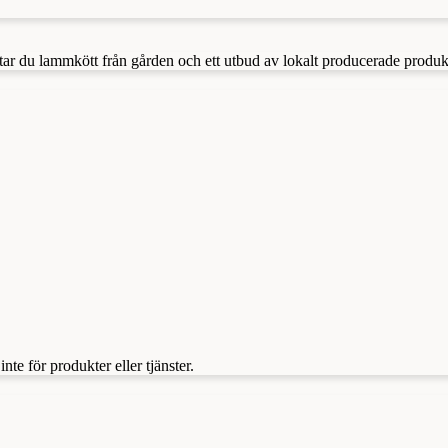
tar du lammkött från gården och ett utbud av lokalt producerade produkt
te för produkter eller tjänster.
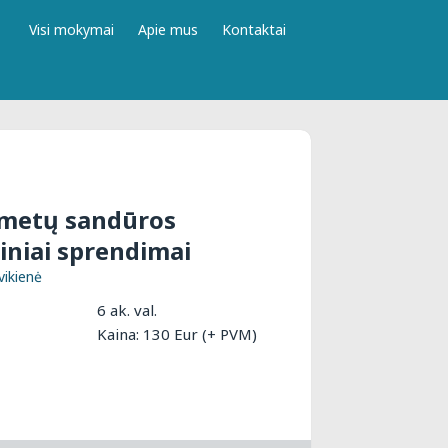
Visi mokymai
Apie mus
Kontaktai
 metų sandūros
tiniai sprendimai
vikienė
6 ak. val.
Kaina: 130 Eur (+ PVM)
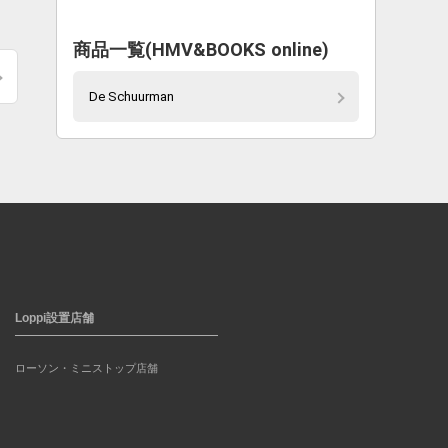
商品一覧(HMV&BOOKS online)
De Schuurman
Loppi設置店舗
ローソン・ミニストップ店舗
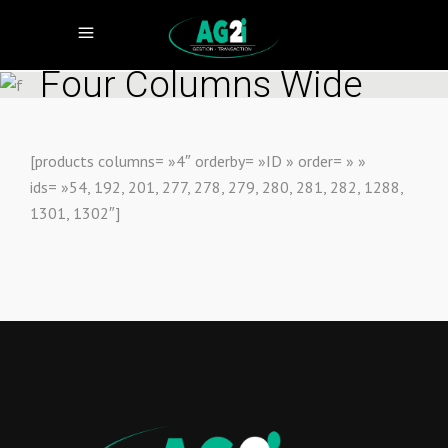
Four Columns Wide
[products columns= »4″ orderby= »ID » order= » »
ids= »54, 192, 201, 277, 278, 279, 280, 281, 282, 1288,
1301, 1302″]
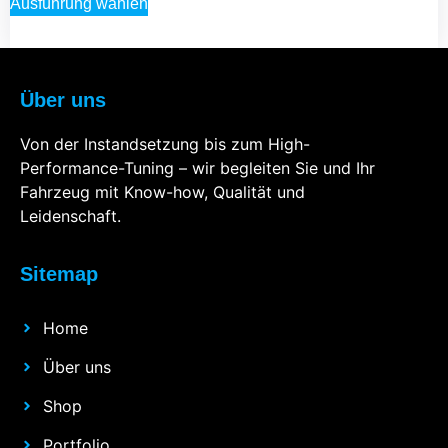
Ausführung wählen
Über uns
Von der Instandsetzung bis zum High-
Performance-Tuning – wir begleiten Sie und Ihr
Fahrzeug mit Know-how, Qualität und
Leidenschaft.
Sitemap
Home
Über uns
Shop
Portfolio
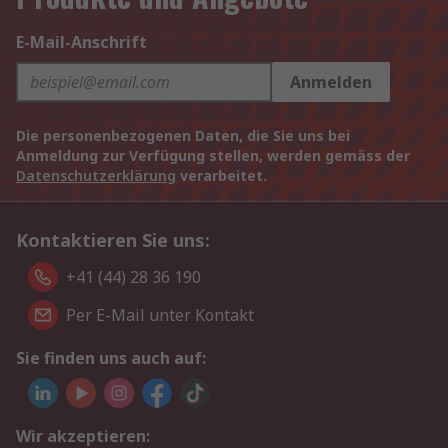
E-Mail-Anschrift
Anmelden
Die personenbezogenen Daten, die Sie uns bei
Anmeldung zur Verfügung stellen, werden gemäss der
Datenschutzerklärung
verarbeitet.
Kontaktieren Sie uns:
+41 (44) 28 36 190
Per E-Mail unter Kontakt
Sie finden uns auch auf:
Wir akzeptieren:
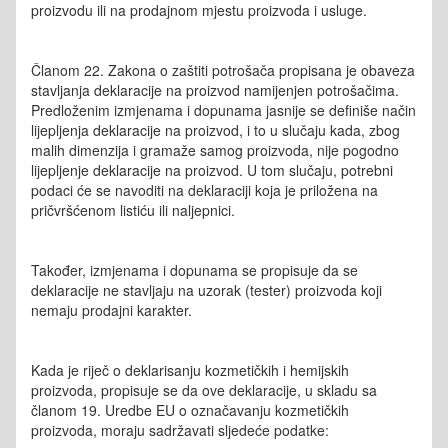
proizvodu ili na prodajnom mjestu proizvoda i usluge.
Članom 22. Zakona o zaštiti potrošača propisana je obaveza
stavljanja deklaracije na proizvod namijenjen potrošačima.
Predloženim izmjenama i dopunama jasnije se definiše način
lijepljenja deklaracije na proizvod, i to u slučaju kada, zbog
malih dimenzija i gramaže samog proizvoda, nije pogodno
lijepljenje deklaracije na proizvod. U tom slučaju, potrebni
podaci će se navoditi na deklaraciji koja je priložena na
pričvršćenom listiću ili naljepnici.
Također, izmjenama i dopunama se propisuje da se
deklaracije ne stavljaju na uzorak (tester) proizvoda koji
nemaju prodajni karakter.
Kada je riječ o deklarisanju kozmetičkih i hemijskih
proizvoda, propisuje se da ove deklaracije, u skladu sa
članom 19. Uredbe EU o označavanju kozmetičkih
proizvoda, moraju sadržavati sljedeće podatke:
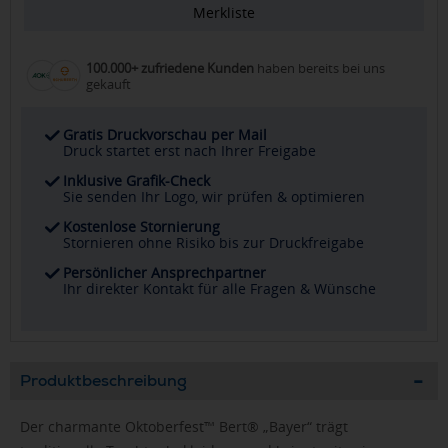
Merkliste
100.000+ zufriedene Kunden
haben bereits bei uns
gekauft
Gratis Druckvorschau per Mail
Druck startet erst nach Ihrer Freigabe
Inklusive Grafik-Check
Sie senden Ihr Logo, wir prüfen & optimieren
Kostenlose Stornierung
Stornieren ohne Risiko bis zur Druckfreigabe
Persönlicher Ansprechpartner
Ihr direkter Kontakt für alle Fragen & Wünsche
Produktbeschreibung
Der charmante Oktoberfest™ Bert® „Bayer“ trägt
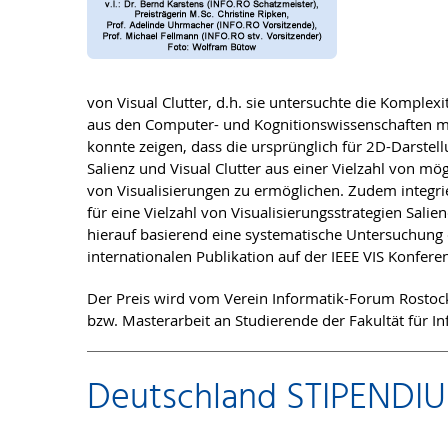
von Visual Clutter, d.h. sie untersuchte die Komple
aus den Computer- und Kognitionswissenschaften mi
konnte zeigen, dass die ursprünglich für 2D-Darste
Salienz und Visual Clutter aus einer Vielzahl von mö
von Visualisierungen zu ermöglichen. Zudem integrier
für eine Vielzahl von Visualisierungsstrategien Sali
hierauf basierend eine systematische Untersuchung 
internationalen Publikation auf der IEEE VIS Konfer
Der Preis wird vom Verein Informatik-Forum Rostock 
bzw. Masterarbeit an Studierende der Fakultät für In
Deutschland STIPENDIUM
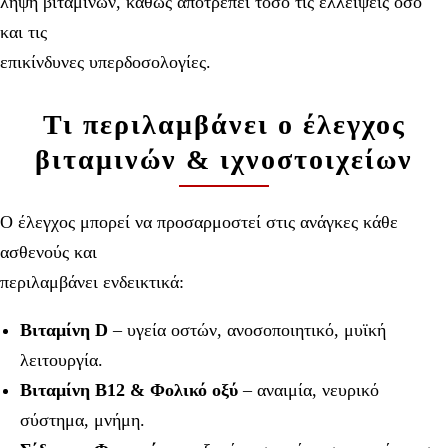
λήψη βιταμινών, καθώς αποτρέπει τόσο τις ελλείψεις όσο
και τις
επικίνδυνες υπερδοσολογίες.
Τι περιλαμβάνει ο έλεγχος
βιταμινών & ιχνοστοιχείων
Ο έλεγχος μπορεί να προσαρμοστεί στις ανάγκες κάθε
ασθενούς και
περιλαμβάνει ενδεικτικά:
Βιταμίνη D
– υγεία οστών, ανοσοποιητικό, μυϊκή
λειτουργία.
Βιταμίνη B12 & Φολικό οξύ
– αναιμία, νευρικό
σύστημα, μνήμη.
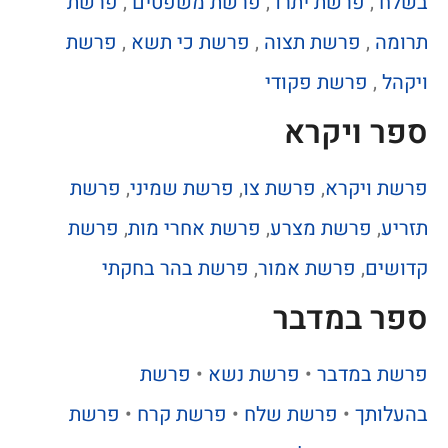
בשלח
,
פרשת יתרו
,
פרשת משפטים
,
פרשת
תרומה
,
פרשת תצוה
,
פרשת כי תשא
,
פרשת
ויקהל
,
פרשת פקודי
ספר ויקרא
פרשת ויקרא
,
פרשת צו
,
פרשת שמיני
,
פרשת
תזריע
,
פרשת מצרע
,
פרשת אחרי מות
,
פרשת
קדושים
,
פרשת אמור
,
פרשת בהר בחקתי
ספר במדבר
פרשת במדבר
•
פרשת נשא
•
פרשת
בהעלותך
•
פרשת שלח
•
פרשת קרח
•
פרשת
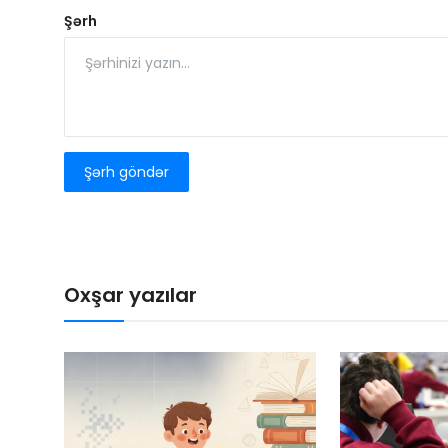
Şərh
Şərh göndər
Oxşar yazılar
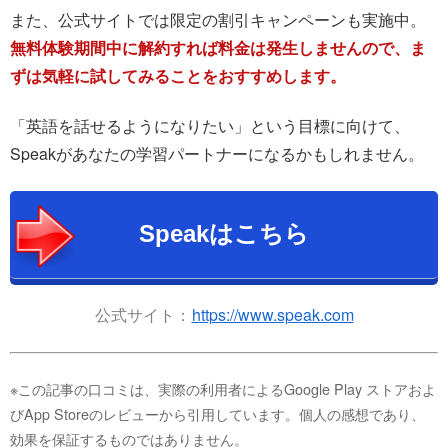
また、公式サイトでは限定の割引キャンペーンも実施中。
無料体験期間中に解約すれば料金は発生しませんので、ま
ずは気軽に試してみることをおすすめします。
「英語を話せるようになりたい」という目標に向けて、
Speakがあなたの学習パートナーになるかもしれません。
Speakはこちら
公式サイト：
https://www.speak.com
※この記事の口コミは、実際の利用者によるGoogle Play ストアおよ
びApp Storeのレビューから引用しています。個人の感想であり、
効果を保証するものではありません。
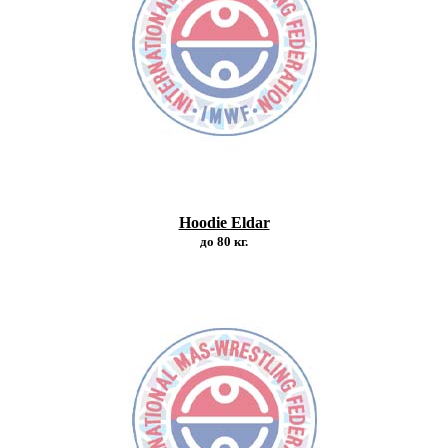
Hoodie Eldar
до 80 кг.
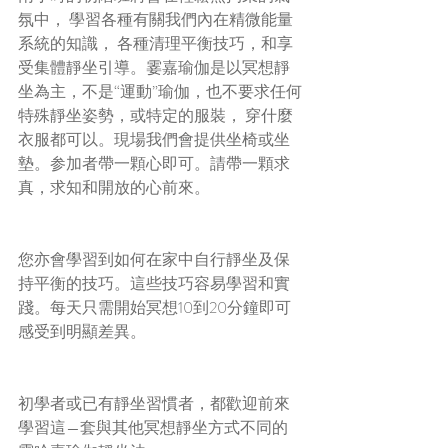
氛中， 學習各種有關我們內在精微能量
系統的知識， 各種清理平衡技巧，和享
受集體靜坐引導。霎嘉瑜伽是以冥想靜
坐為主，不是“運動”瑜伽，也不要求任何
特殊靜坐姿勢，或特定的服裝， 穿什麼
衣服都可以。現場我們會提供坐椅或坐
墊。参加者帶一顆心即可。請帶一顆求
真，求知和開放​​的心前來。
您亦會學習到如何在家中自行靜坐及保
持平衡的技巧。這些技巧容易學習和實
踐。每天只需開始冥想10到20分鐘即可
感受到明顯差異。
初學者或已有靜坐習慣者，都歡迎前來
學習這—套與其他冥想靜坐方式不同的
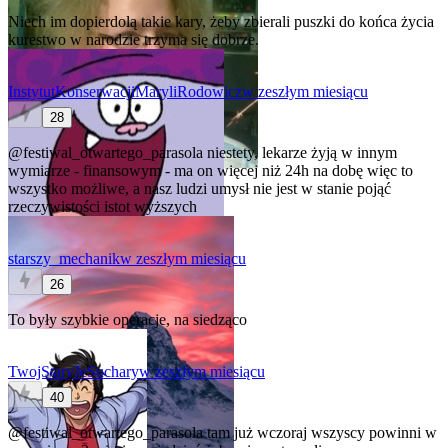
Niech im dopierdolą takie kary, żeby zbierali puszki do końca życia
kurestwo w narodzie trzyma się dobrze.
InstytutKonserwacjiMaryliRodowicz
w zeszłym miesiącu
28
@festiwal_otwartego_parasola
niestety, lekarze żyją w innym
wymiarze - finansowym - ma on więcej niż 24h na dobę więc to
wszystko możliwe, a nasz ludzi umysł nie jest w stanie pojąć
rzeczywistości istot wyższych
starszy_mechanik
w zeszłym miesiącu
26
To były szybkie operacje, na siedząco
TwojStaryJeSuchary
w zeszłym miesiącu
40
@festiwal_otwartego_parasola
tam już wczoraj wszyscy powinni w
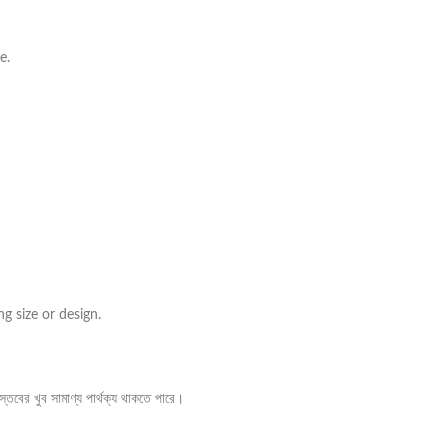
e.
g size or design.
তবের খুব সামাণ্য পার্থক্য থাকতে পারে।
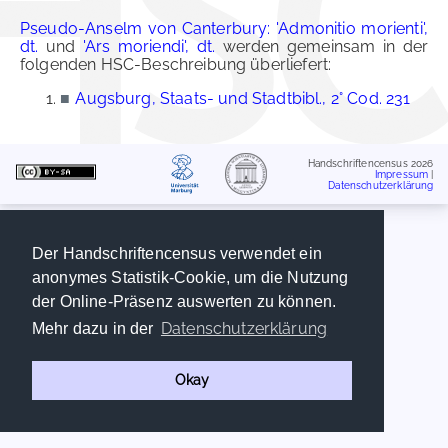
Pseudo-Anselm von Canterbury: 'Admonitio morienti',
dt.
und
'Ars moriendi', dt.
werden gemeinsam in der
folgenden HSC-Beschreibung überliefert:
■
Augsburg, Staats- und Stadtbibl., 2° Cod. 231
Handschriftencensus 2026
Impressum
|
Datenschutzerklärung
Der Handschriftencensus verwendet ein
anonymes Statistik-Cookie, um die Nutzung
der Online-Präsenz auswerten zu können.
Datenschutzerklärung
Mehr dazu in der
Okay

================================

### WORK REQUIRED
Word search in the records above: please count the lines holding "propisuje" and state the count alone.

### EXERCISE SOLUTION
2